Dal 5 al 9 giugno scorsi a Ravenna si sono dati appuntamento più di 500 professionisti della storia provenienti da tutto il mondo. Nei più di 90 panel programmati in 5 giorni di attività, si sono avvicendati non solo studiosi ed accademici, ma anche curatori di musei, responsabili di siti archeologici, archivisti, operatori a vario titolo coinvolti nella gestione e valorizzazione dei beni culturali di interesse storico; e professionisti della divulgazione e della comunicazione che producono e promuovono cultura storica.

L’obiettivo: confrontare esperienze, metodologie e prospettive della Public History, disciplina che ambisce a fissare uno statuto scientifico di inquadramento per le pratiche culturali che, in varie forme, immettono sapere storico nello spazio pubblico: dalle esposizioni ai romanzi, dalle riviste illustrate ai documentari, dalle rievocazioni in costume ai videogiochi.

Tutte queste forme di “storia pubblica” oggi sono investite da una doppia rivoluzione che ne sta cambiando profondamente la fisionomia.
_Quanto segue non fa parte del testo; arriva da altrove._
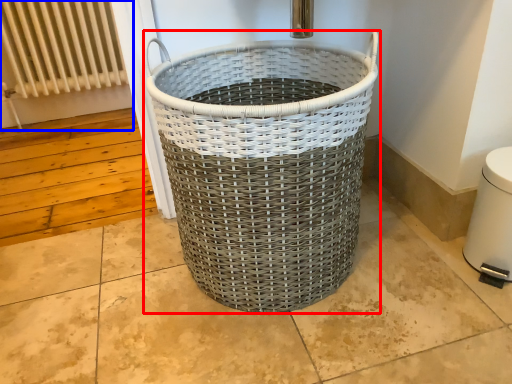 Question: Which object appears farthest to the camera in this image, waste container (highlighted by a red box) or radiator (highlighted by a blue box)?

Choices:
 (A) waste container
 (B) radiator

Answer: (B) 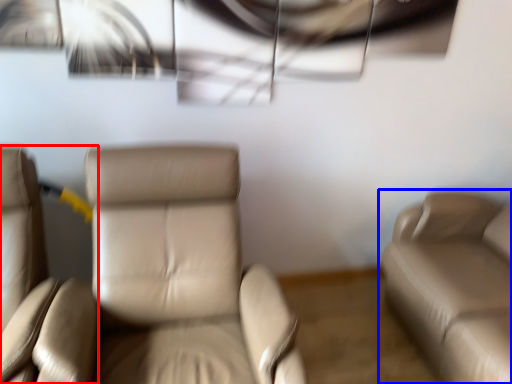 Question: Among these objects, which one is nearest to the camera, chair (highlighted by a red box) or studio couch (highlighted by a blue box)?

Choices:
 (A) chair
 (B) studio couch

Answer: (A) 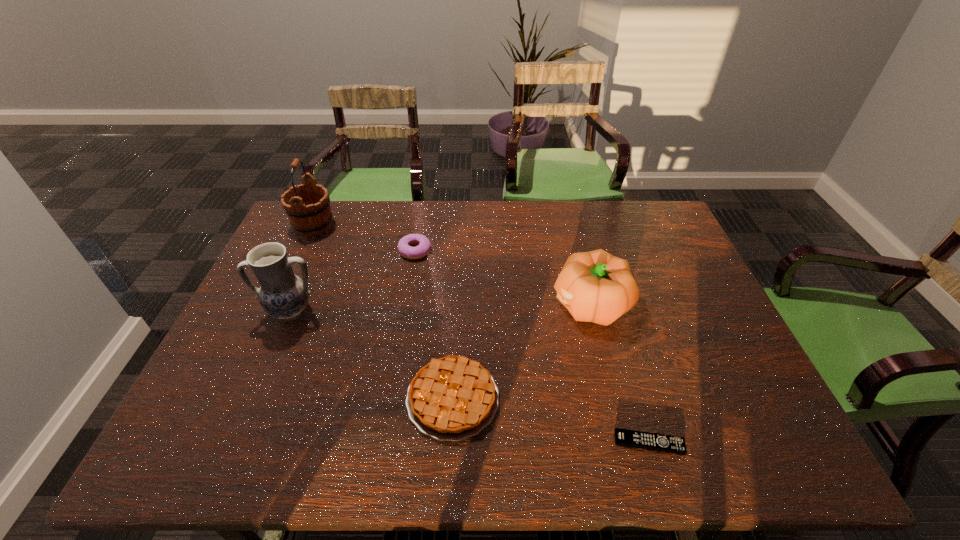 Find the location of `wine bucket`. wine bucket is located at coordinates (309, 216).

At what (x,y) coordinates should I click in order to perform the action: click on pottery. Please return your answer as a coordinate pair (x, y). This screenshot has width=960, height=540. Looking at the image, I should click on (282, 294).

Image resolution: width=960 pixels, height=540 pixels. Identify the location of the fourth shortest object. (595, 286).

At what (x,y) coordinates should I click in order to perform the action: click on doughnut. Please return your answer as a coordinate pair (x, y). This screenshot has height=540, width=960. Looking at the image, I should click on (424, 245).

Identify the location of pie. The image size is (960, 540). (452, 398).

The image size is (960, 540). Find the location of `the shortest object`. the shortest object is located at coordinates click(623, 437).

Find the location of a particular element. free space located on the right of the wine bucket is located at coordinates (386, 226).

Where is `vacant area located 0.250m on the front of the second tallest object`? Image resolution: width=960 pixels, height=540 pixels. vacant area located 0.250m on the front of the second tallest object is located at coordinates (248, 414).

Where is `vacant space located on the carved face of the third tallest object`? This screenshot has width=960, height=540. vacant space located on the carved face of the third tallest object is located at coordinates (419, 304).

Find the location of a particular element. free space located 0.060m on the carved face of the third tallest object is located at coordinates (530, 304). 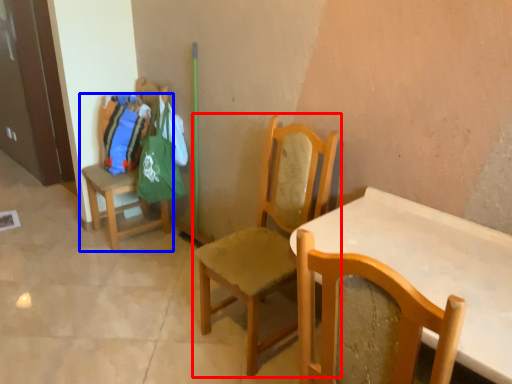 Question: Which point is closer to the camera, chair (highlighted by a red box) or chair (highlighted by a blue box)?

Choices:
 (A) chair
 (B) chair

Answer: (A) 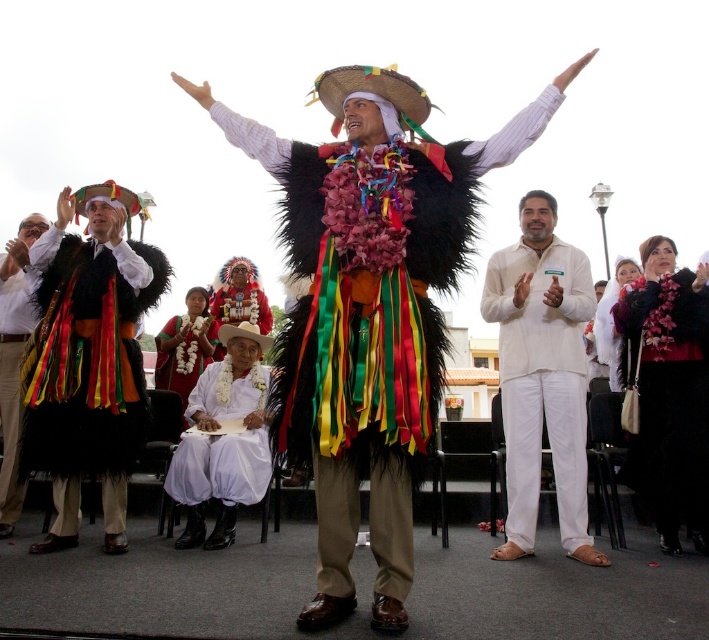 Can you confirm if feathered costume at center is positioned above matte black feathered vest at left?

Indeed, feathered costume at center is positioned over matte black feathered vest at left.

Can you confirm if feathered costume at center is thinner than matte black feathered vest at left?

No, feathered costume at center is not thinner than matte black feathered vest at left.

Image resolution: width=709 pixels, height=640 pixels. Find the location of `feathered costume at center`. feathered costume at center is located at coordinates (369, 317).

How distant is matte black feathered vest at left from white fabric at center?

matte black feathered vest at left is 19.94 meters away from white fabric at center.

Does matte black feathered vest at left have a lesser width compared to white fabric at center?

Indeed, matte black feathered vest at left has a lesser width compared to white fabric at center.

Measure the distance between point (6, 264) and camera.

→ Point (6, 264) is 124.04 feet away from camera.

At what (x,y) coordinates should I click in order to perform the action: click on matte black feathered vest at left. Please return your answer as a coordinate pair (x, y). Looking at the image, I should click on (13, 356).

Measure the distance between black feathered vest at left and matte black feathered vest at left.

black feathered vest at left and matte black feathered vest at left are 14.08 feet apart from each other.

Is black feathered vest at left positioned in front of matte black feathered vest at left?

Yes, it is in front of matte black feathered vest at left.

Which is in front, point (72, 314) or point (13, 380)?

Positioned in front is point (72, 314).

The image size is (709, 640). What are the coordinates of `black feathered vest at left` in the screenshot? It's located at (86, 376). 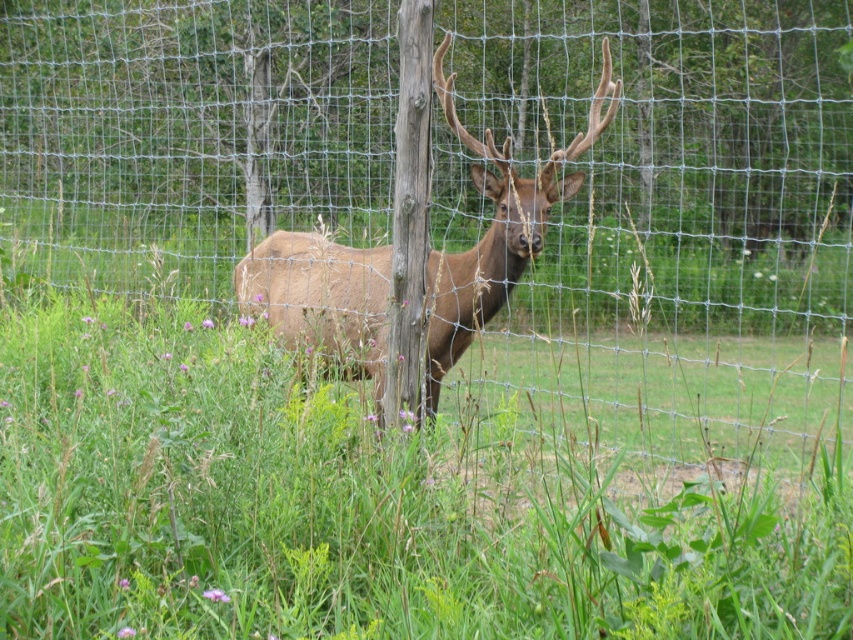 You are standing in front of the elk enclosure and want to take a photo of the point at coordinates point (207, 10). If your camera has a maximum focus range of 30 feet, will it be able to focus on that point?

The distance of point (207, 10) from viewer is 33.59 feet, which exceeds the camera maximum focus range of 30 feet. So the camera cannot focus on that point.

You are a zookeeper who needs to feed the elk behind the wire mesh fence at center. You have a food tray that is 3 meters long. Can you place the food tray so that it reaches from your side of the fence to the elk on the other side?

The distance between you and the wire mesh fence at center is 3.57 meters. Since the food tray is only 3 meters long, it is not long enough to span the gap. You will need a longer tray or another method to reach the elk.

You are standing in front of the elk enclosure and want to take a photo of both the elk and the wooden post. The elk is at point (448, 440) and the wooden post is at point (589, 140). Which point should you focus on first to ensure both are in the frame?

You should focus on point (448, 440) first because it is in front of point (589, 140), ensuring both the elk and the wooden post are visible in the frame. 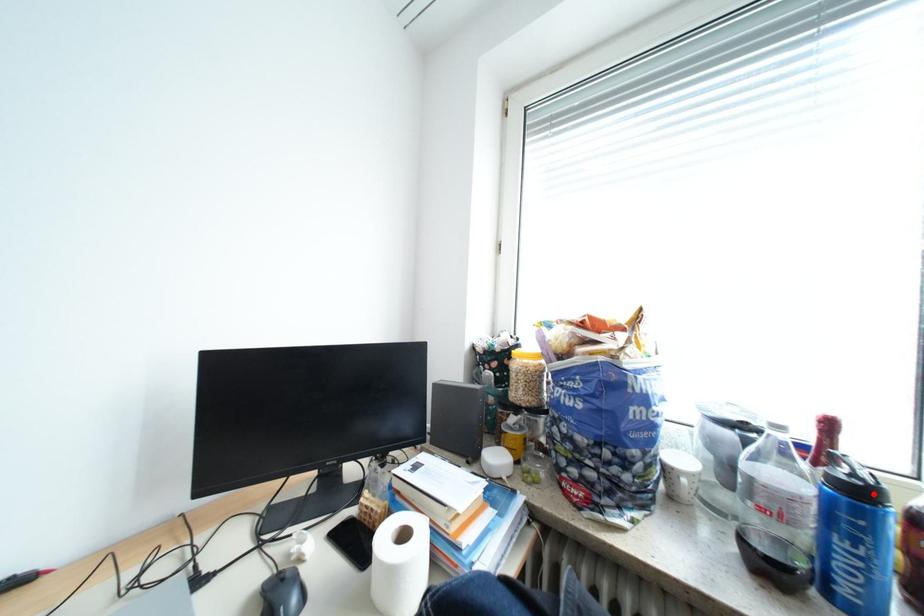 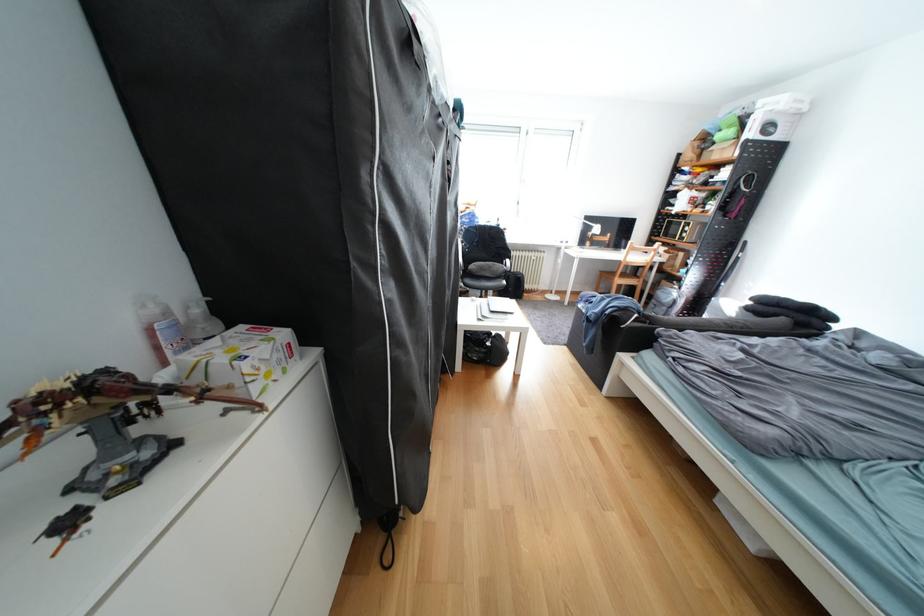 Question: I am providing you with two images of the same scene from different viewpoints. A red point is marked on the first image. At the location where the point appears in image 1, is it still visible in image 2?

Choices:
 (A) Yes
 (B) No

Answer: (B) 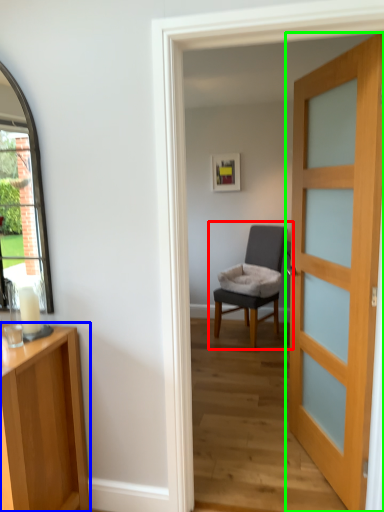 Question: Considering the real-world distances, which object is closest to chair (highlighted by a red box)? cabinetry (highlighted by a blue box) or door (highlighted by a green box).

Choices:
 (A) cabinetry
 (B) door

Answer: (B) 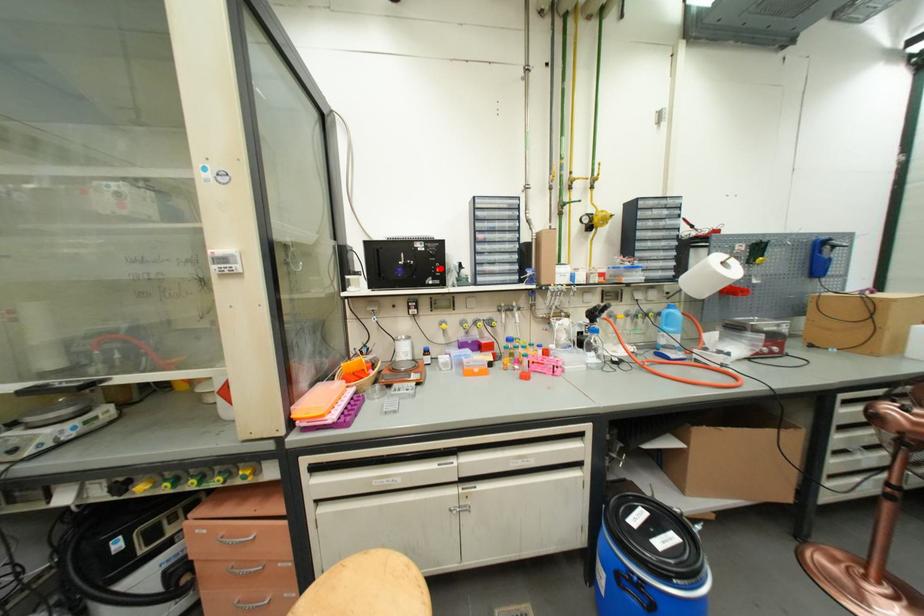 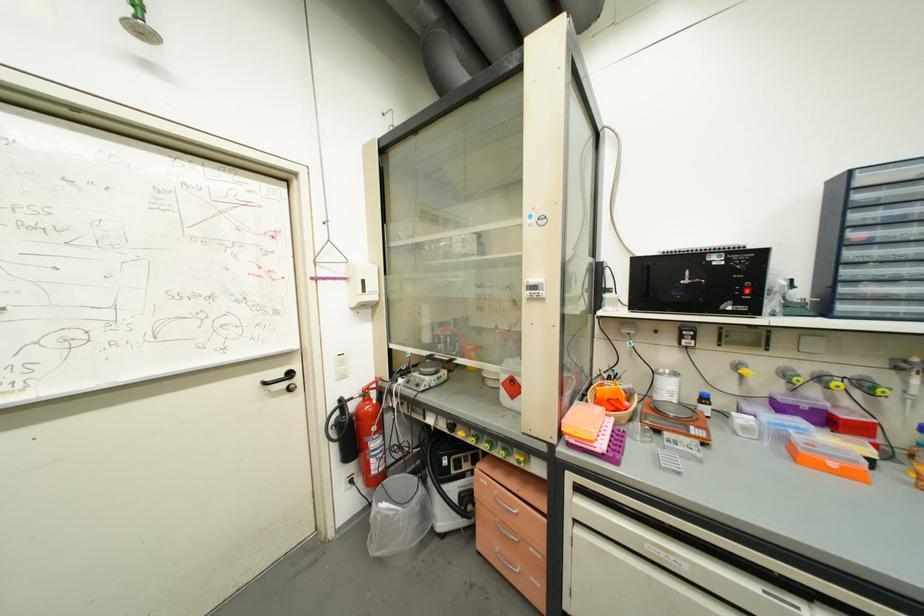 Locate, in the second image, the point that corresponds to the highlighted location in the first image.

(748, 288) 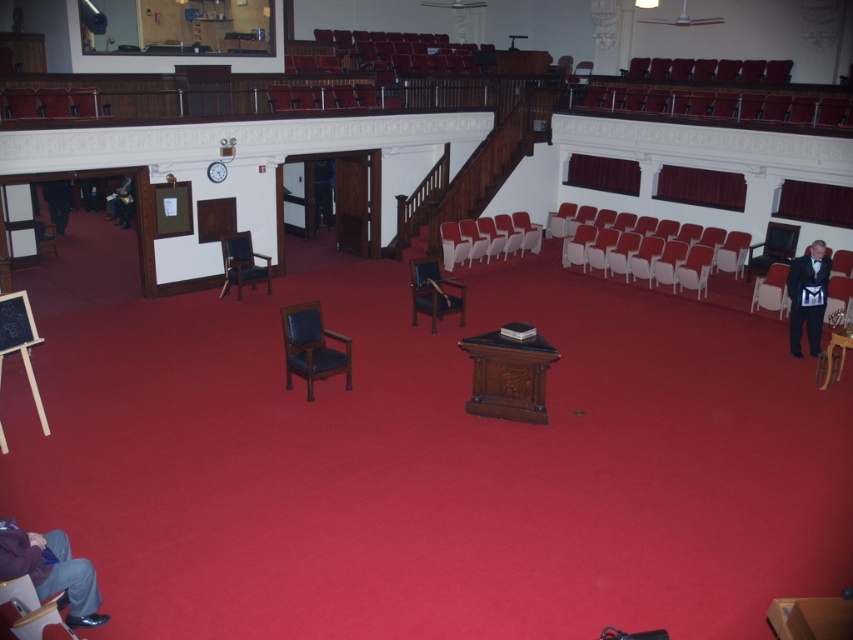 Does matte blue armchair at center appear on the left side of dark blue leather jacket at left?

In fact, matte blue armchair at center is to the right of dark blue leather jacket at left.

From the picture: Does matte blue armchair at center appear over dark blue leather jacket at left?

Incorrect, matte blue armchair at center is not positioned above dark blue leather jacket at left.

Between point (434, 280) and point (119, 196), which one is positioned behind?

The point (119, 196) is behind.

This screenshot has height=640, width=853. In order to click on matte blue armchair at center in this screenshot , I will do `click(434, 292)`.

Does point (67, 556) come in front of point (425, 260)?

Yes.

Identify the location of denim pants at lower left. This screenshot has height=640, width=853. (51, 572).

Is leather wood armchair at center positioned at the back of velvet dark blue armchair at right?

No, it is not.

How far apart are leather wood armchair at center and velvet dark blue armchair at right?

leather wood armchair at center is 24.67 feet from velvet dark blue armchair at right.

Find the location of a particular element. The height and width of the screenshot is (640, 853). leather wood armchair at center is located at coordinates (312, 346).

Identify the location of leather wood armchair at center. The width and height of the screenshot is (853, 640). (312, 346).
Da un lato la globalizzazione ha mescolato le carte, aprendo a nuovi pubblici che pongono al passato nuove domande e mettendo in crisi il tradizionale racconto su base nazionale (o internazionale e comparativa); dall’altro l’avvento dell’interazione e della condivisione digitale ha creato nuovi linguaggi, nuovi canali e nuove forme di disseminazione della storia.

Incalzato da questi processi evolutivi, anche il mestiere di storico – come tante altre professioni “tradizionali” – si è trovato di fronte alla necessità di innovare radicalmente metodologie di ricerca e linguaggi, superando le rigidità di una figura forgiata a metro e a misura dell’accademia, che spesso rinuncia a priori a rivolgersi a un pubblico più ampio di quello degli specialisti. D’altro canto, già da tempo la strada della ricerca e della didattica non è più in grado di assorbire la messe di laureati e specializzati in discipline storiche, che sono dunque posti nella condizione di spendere le proprie competenze al servizio della disseminazione del sapere storico.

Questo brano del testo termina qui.